The Enterprise of Death - Jesse Bullington [122]
There were always a few whose spirits had not quit their bones for what other worlds await the dead, perhaps those with unfinished business in the mortal realm, and Awa singled out the three corpses present whose spirits clung to their flesh like a drowning sailor to driftwood. They were still mindless, of course, as the spirits could not actually reenter their old homes without her help, and so help them she did after ordering the rest of the mindless ones to bury each other.
There was a recently deceased man, his skin barely blackened by the grave, and a man and a woman with less skin between them than Awa had on her two thumbs. Once the restored spirits had stopped marveling at the event, all three faced Awa. She would have returned their polite bows had her injuries not crippled her.
“I am in your debt,” said the freshest of the dead. “That monster had dug me up and would have eaten my body as surely as he ate the dozen before me if you had not interrupted him. He would eat one of us, sing his song, and eat another, and I would have been next.”
“Why care?” Awa managed. “You’re dead.”
“He ate them, bones and all, and if he had devoured me I would not have been able to meet you, and ask the boon I shall now beg.”
Awa was accustomed to the dead making little sense to the living, and so she simply nodded.
“My request is a simple one—I promised my heart to the sea, and had no intention of dying, and being buried, anywhere but within her. I was born on the coast, but not long ago life pushed me far from her, and fate has made a liar of me. I beg that you take this heart of mine with you on your travels, and before it rots away to nothing cast it into my beloved.”
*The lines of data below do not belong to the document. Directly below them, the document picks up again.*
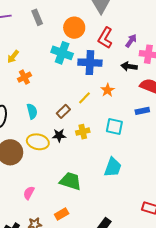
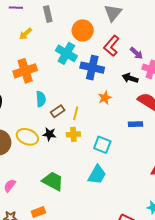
purple arrow: (131, 41) -> (136, 53), turned 88
yellow arrow: (13, 57) -> (26, 34), moved
orange cross: (24, 77) -> (25, 71), size x1.6
yellow line: (84, 98) -> (76, 113), moved, turned -40
cyan semicircle: (32, 111) -> (41, 99), moved
cyan square: (114, 127) -> (102, 145), moved

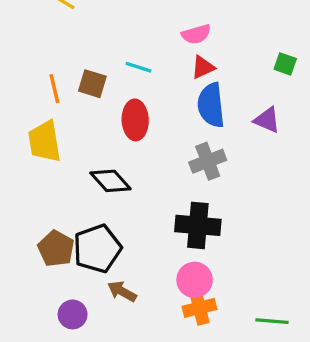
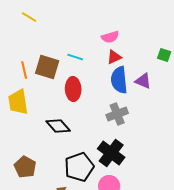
brown square: (92, 84) -> (47, 67), size x1.4
purple triangle: (267, 120) -> (143, 81), moved
black cross: (198, 225) -> (111, 153), turned 32
black pentagon: (97, 249) -> (79, 167), moved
“The rest?” Awa said with a wince. “Ribs, say? Legs, say?”
“The rest?” The corpse took a step back. “Well, the rest could just …”
“You can hear as well as I what she thinks, what she needs,” said the woman’s skeleton, both she and the other old corpse having salvaged operative tongues from their mindless neighbors before they had fully reburied themselves.
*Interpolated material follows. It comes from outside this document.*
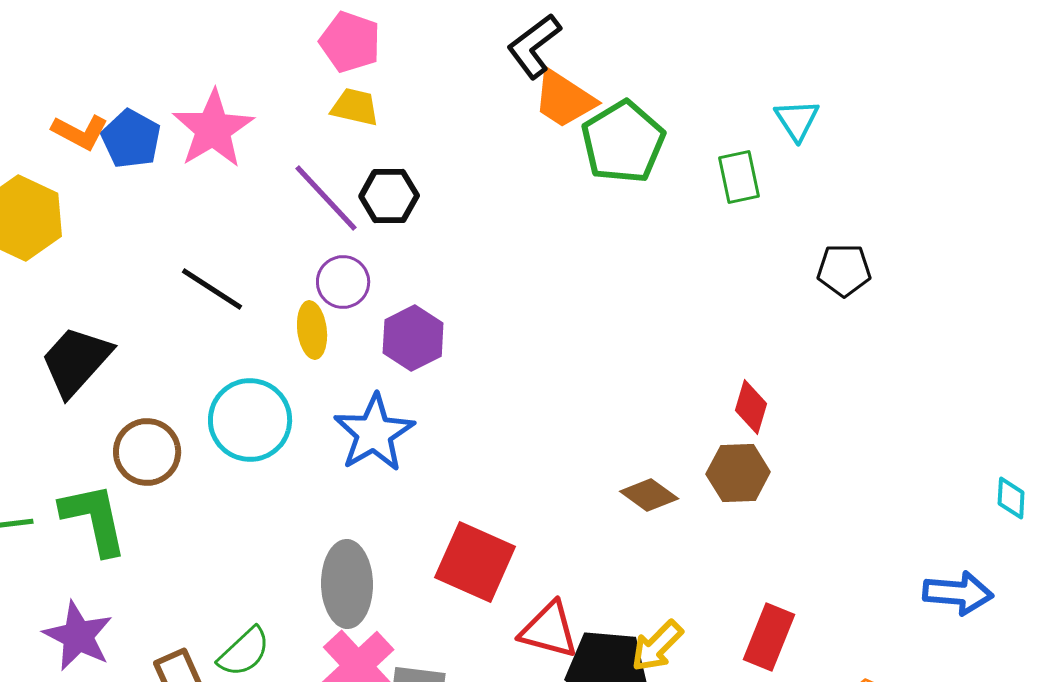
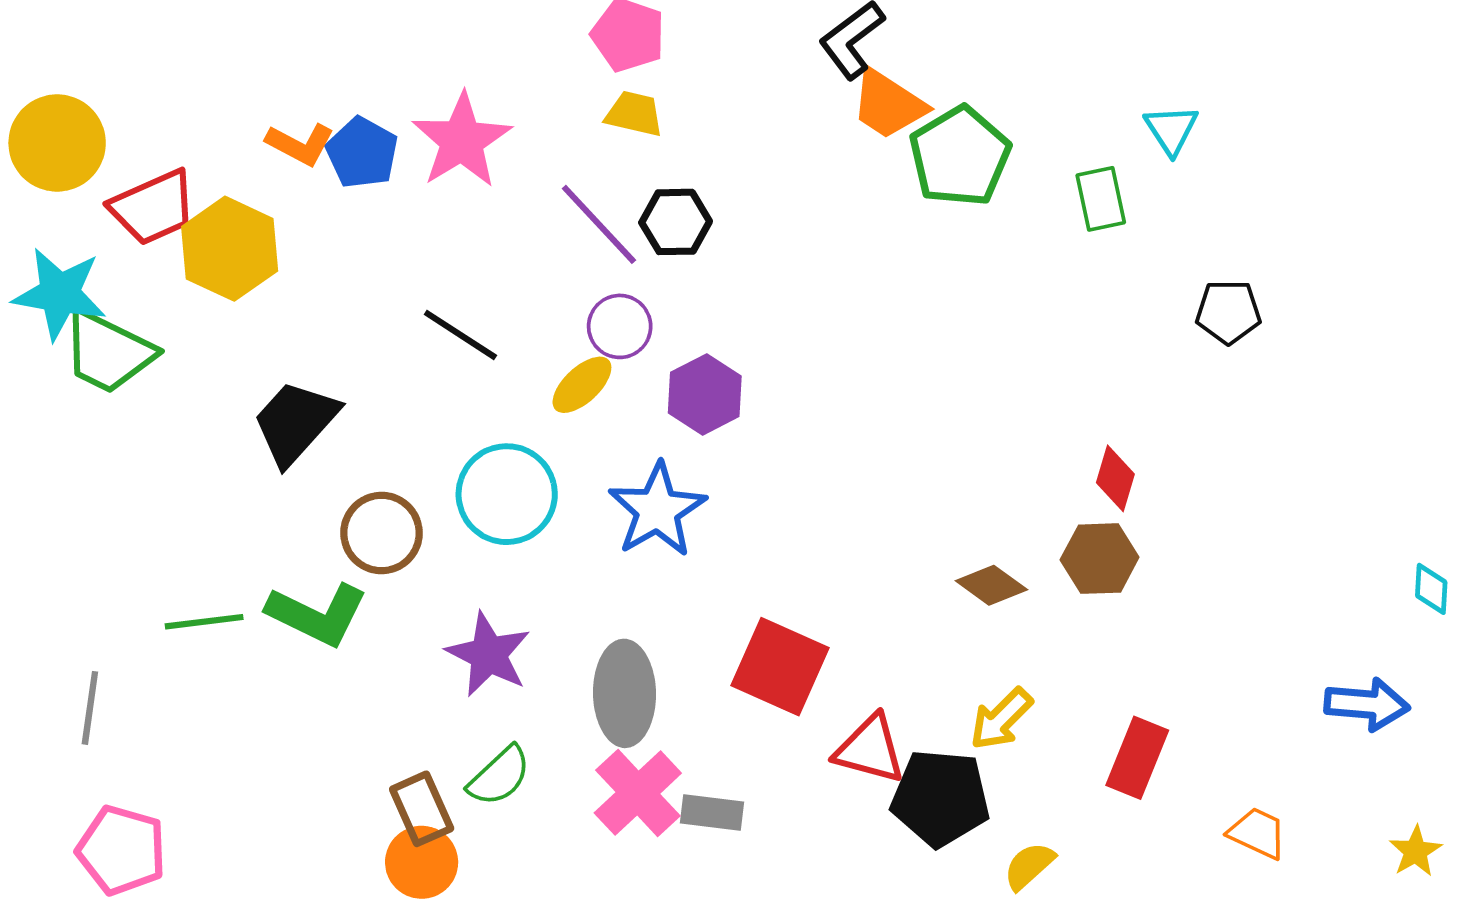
yellow ellipse: (312, 330) -> (582, 385), turned 54
green L-shape: (94, 519) -> (317, 614), turned 128
purple star: (78, 636) -> (488, 655), moved
yellow arrow: (657, 646) -> (1001, 719), moved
“Yes,” said the male skeleton, clapping his finger bones on the fresh corpse’s shoulder. “The hyena would’ve eaten you anyway. If it’s only your heart you care about, where’s the harm in helping our mistress?”
“No harm, I suppose.” The dead man smiled nervously at Awa. “Use of me what you will, mistress, though I beg you remove me first so I do not feel it.”
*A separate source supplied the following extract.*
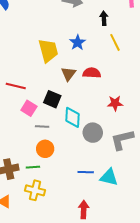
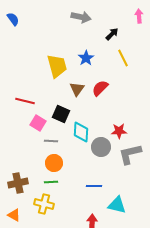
black arrow: (104, 18) -> (112, 34), turned 48
red semicircle: (92, 73) -> (100, 88), turned -48
red star: (115, 103) -> (119, 131), moved
green line: (33, 167) -> (51, 182), moved
cyan triangle: (109, 177) -> (117, 205), moved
“Come,” said Awa. “Come and rest.”
The dead man knelt as if in prayer before Awa, who still half sat, half leaned on the tombstone. Awa gently pushed his spirit out of his bones, then went to work with her knife. His heart was already well on its way to putrescence, but Awa wagered that with the help of the sun spirits that drifted down even in cruelest winter she could dry it enough to last the duration of a trip to the ocean. She was surprised to see that the man’s spirit had not drifted away to wherever they went, nor had it stayed in his skull, but had somehow come loose and settled in the wet lump of muscle Awa held in her hand.
“Mistress?” the male skeleton said quietly but firmly, shifting from one foot to the other as though he were a child in bad need of a piss. “Ah, mistress? Mistresssss?”
“Yes?” Awa was intent on her task, wrapping the dead man’s heart in the wet rags rotting to his skin.
“Ah, lights? Lights.”
“What?” Awa looked up.
“The village is coming,” the female skeleton said. “Let us away.”
“But I haven’t heard your requests yet,” said Awa. “How will I know—”
“Let us away,” the dead woman repeated. “Hurry.”